Top of Given data

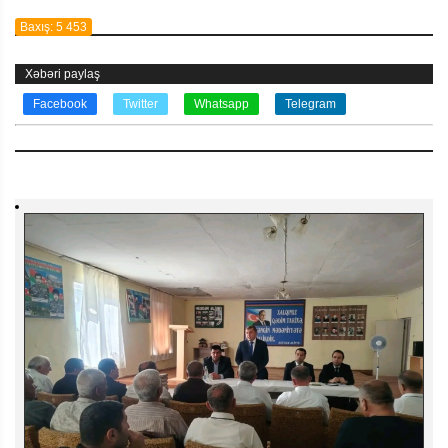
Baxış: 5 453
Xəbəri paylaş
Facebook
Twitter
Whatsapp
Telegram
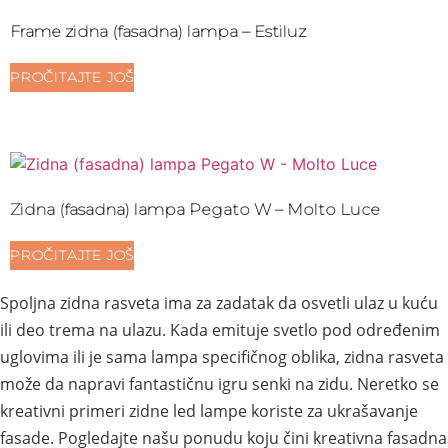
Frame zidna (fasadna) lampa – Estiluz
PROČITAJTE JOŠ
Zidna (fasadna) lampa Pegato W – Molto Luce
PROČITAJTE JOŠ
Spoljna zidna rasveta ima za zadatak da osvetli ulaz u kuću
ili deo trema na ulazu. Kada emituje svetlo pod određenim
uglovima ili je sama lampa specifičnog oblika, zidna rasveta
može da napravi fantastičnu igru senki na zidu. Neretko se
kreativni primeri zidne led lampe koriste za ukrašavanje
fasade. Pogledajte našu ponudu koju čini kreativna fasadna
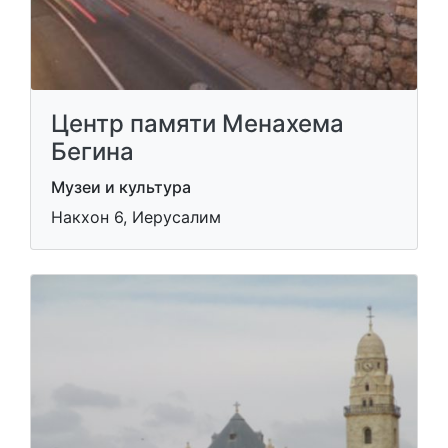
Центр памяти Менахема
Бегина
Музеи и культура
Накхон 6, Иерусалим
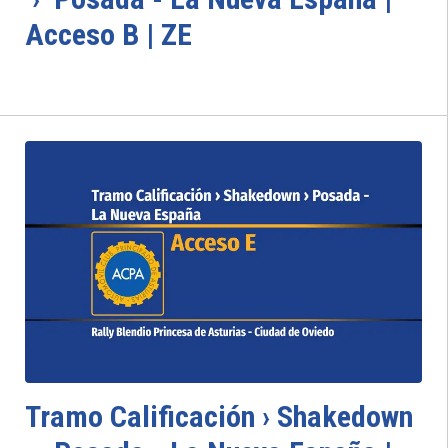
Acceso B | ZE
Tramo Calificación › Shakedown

Bottom of Given data
Top of Given data

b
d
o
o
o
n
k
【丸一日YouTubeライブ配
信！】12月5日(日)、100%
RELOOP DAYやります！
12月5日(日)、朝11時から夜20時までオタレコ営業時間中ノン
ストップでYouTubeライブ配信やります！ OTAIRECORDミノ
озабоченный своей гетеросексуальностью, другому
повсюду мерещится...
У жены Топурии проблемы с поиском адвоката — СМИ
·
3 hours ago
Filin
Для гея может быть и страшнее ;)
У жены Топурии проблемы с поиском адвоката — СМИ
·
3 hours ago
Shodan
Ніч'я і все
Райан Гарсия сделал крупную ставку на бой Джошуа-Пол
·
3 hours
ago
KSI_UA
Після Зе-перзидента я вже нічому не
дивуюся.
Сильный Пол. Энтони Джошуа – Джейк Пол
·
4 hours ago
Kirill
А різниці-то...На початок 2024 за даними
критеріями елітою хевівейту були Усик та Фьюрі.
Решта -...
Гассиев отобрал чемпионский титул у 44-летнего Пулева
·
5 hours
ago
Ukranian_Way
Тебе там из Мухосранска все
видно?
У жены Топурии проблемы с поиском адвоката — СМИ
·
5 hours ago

Bottom of Given data

Exercise directions
Using the data above, print exactly the lines from the line that contains "критеріями елітою хевівейту" through the line that contains "5 hours ago", with both included.

Answer for the task
критеріями елітою хевівейту були Усик та Фьюрі.
Решта -...
Гассиев отобрал чемпионский титул у 44-летнего Пулева
·
5 hours
ago
Ukranian_Way
Тебе там из Мухосранска все
видно?
У жены Топурии проблемы с поиском адвоката — СМИ
·
5 hours ago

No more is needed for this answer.